PROBLEM REQUIREMENTS -
The answer must be an exact copy of the lines from the one holding "ile geçer. Bu, bir bireyin bu durumu" through the final line of the entries, and nothing else.

SOURCE MATERIAL -
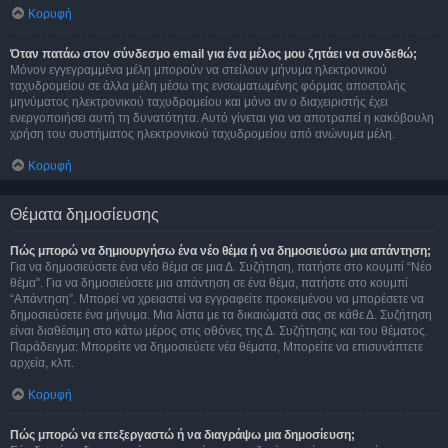
Κορυφή
Όταν πατάω στον σύνδεσμο email για ένα μέλος μου ζητάει να συνδεθώ;
Μόνον εγγεγραμμένα μέλη μπορούν να στείλουν μήνυμα ηλεκτρονικού
ταχυδρομείου σε άλλα μέλη μέσω της ενσωματωμένης φόρμας αποστολής
μηνύματος ηλεκτρονικού ταχυδρομείου και μόνο αν ο διαχειριστής έχει
ενεργοποιήσει αυτή τη δυνατότητα. Αυτό γίνεται για να αποτραπεί η κακόβουλη
χρήση του συστήματος ηλεκτρονικού ταχυδρομείου από ανώνυμα μέλη.
Κορυφή
Θέματα δημοσίευσης
Πώς μπορώ να δημιουργήσω ένα νέο θέμα ή να δημοσιεύσω μια απάντηση;
Για να δημοσιεύσετε ένα νέο θέμα σε μια Δ. Συζήτηση, πατήστε στο κουμπί “Νέο
θέμα”. Για να δημοσιεύσετε μια απάντηση σε ένα θέμα, πατήστε στο κουμπί
“Απάντηση”. Μπορεί να χρειαστεί να εγγραφείτε προκειμένου να μπορέσετε να
δημοσιεύσετε ένα μήνυμα. Μια λίστα με τα δικαιώματά σας σε κάθε Δ. Συζήτηση
είναι διαθέσιμη στο κάτω μέρος στις οθόνες της Δ. Συζήτησης και του θέματος.
Παράδειγμα: Μπορείτε να δημοσιεύετε νέα θέματα, Μπορείτε να επισυνάπτετε
αρχεία, κλπ.
Κορυφή
Πώς μπορώ να επεξεργαστώ ή να διαγράψω μια δημοσίευση;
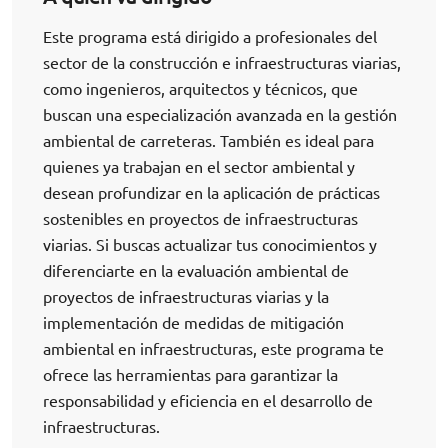
Este programa está dirigido a profesionales del
sector de la construcción e infraestructuras viarias,
como ingenieros, arquitectos y técnicos, que
buscan una especialización avanzada en la gestión
ambiental de carreteras. También es ideal para
quienes ya trabajan en el sector ambiental y
desean profundizar en la aplicación de prácticas
sostenibles en proyectos de infraestructuras
viarias. Si buscas actualizar tus conocimientos y
diferenciarte en la evaluación ambiental de
proyectos de infraestructuras viarias y la
implementación de medidas de mitigación
ambiental en infraestructuras, este programa te
ofrece las herramientas para garantizar la
responsabilidad y eficiencia en el desarrollo de
infraestructuras.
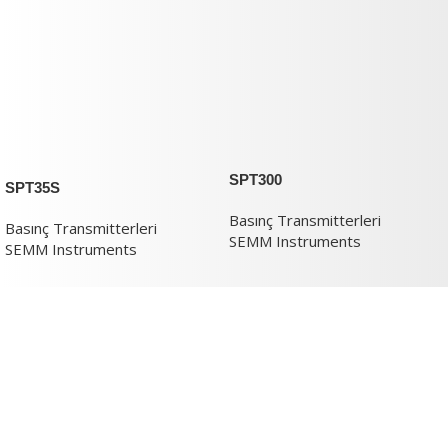
SPT300
SPT35S
Basınç Transmitterleri
Basınç Transmitterleri
SEMM Instruments
SEMM Instruments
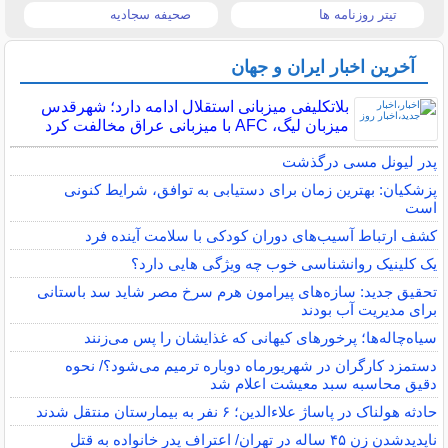
تیتر روزنامه ها
صحیفه سجادیه
آخرین اخبار ایران و جهان
بلاتکلیفی میزبانی استقلال ادامه دارد؛ شهرقدس
میزبان لیگ، AFC با میزبانی عراق مخالفت کرد
پدر لیونل مسی درگذشت
پزشکیان: بهترین زمان برای دستیابی به توافق، شرایط کنونی
است
کشف ارتباط آسیب‌های دوران کودکی با سلامت آینده فرد
یک کلینیک روانشناسی خوب چه ویژگی هایی دارد؟
تحقیق جدید: سازه‌های پیرامون هرم سرخ مصر شاید سد باستانی
برای مدیریت آب بودند
سیاه‌چاله‌ها؛ پرخورهای کیهانی که غذایشان را پس می‌زنند
دستمزد کارگران در شهریورماه دوباره ترمیم می‌شود؟/ نحوه
دقیق محاسبه سبد معیشت اعلام شد
حادثه هولناک در پاساژ علاءالدین؛ ۶ نفر به بیمارستان منتقل شدند
ناپدیدشدن زن ۴۵ ساله در تهران/ اعتراف پدر خانواده به قتل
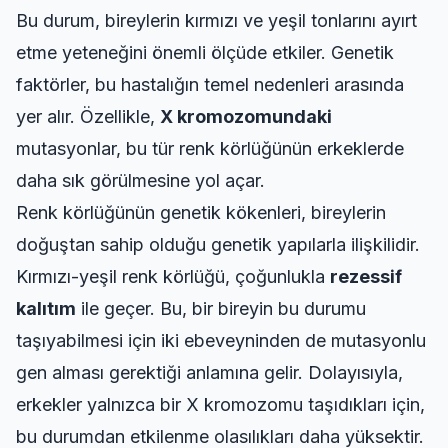
Bu durum, bireylerin kırmızı ve yeşil tonlarını ayırt
etme yeteneğini önemli ölçüde etkiler. Genetik
faktörler, bu hastalığın temel nedenleri arasında
yer alır. Özellikle,
X kromozomundaki
mutasyonlar, bu tür renk körlüğünün erkeklerde
daha sık görülmesine yol açar.
Renk körlüğünün genetik kökenleri, bireylerin
doğuştan sahip olduğu genetik yapılarla ilişkilidir.
Kırmızı-yeşil renk körlüğü, çoğunlukla
rezessif
kalıtım
ile geçer. Bu, bir bireyin bu durumu
taşıyabilmesi için iki ebeveyninden de mutasyonlu
gen alması gerektiği anlamına gelir. Dolayısıyla,
erkekler yalnızca bir X kromozomu taşıdıkları için,
bu durumdan etkilenme olasılıkları daha yüksektir.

WORKED SOLUTION -
ile geçer. Bu, bir bireyin bu durumu
taşıyabilmesi için iki ebeveyninden de mutasyonlu
gen alması gerektiği anlamına gelir. Dolayısıyla,
erkekler yalnızca bir X kromozomu taşıdıkları için,
bu durumdan etkilenme olasılıkları daha yüksektir.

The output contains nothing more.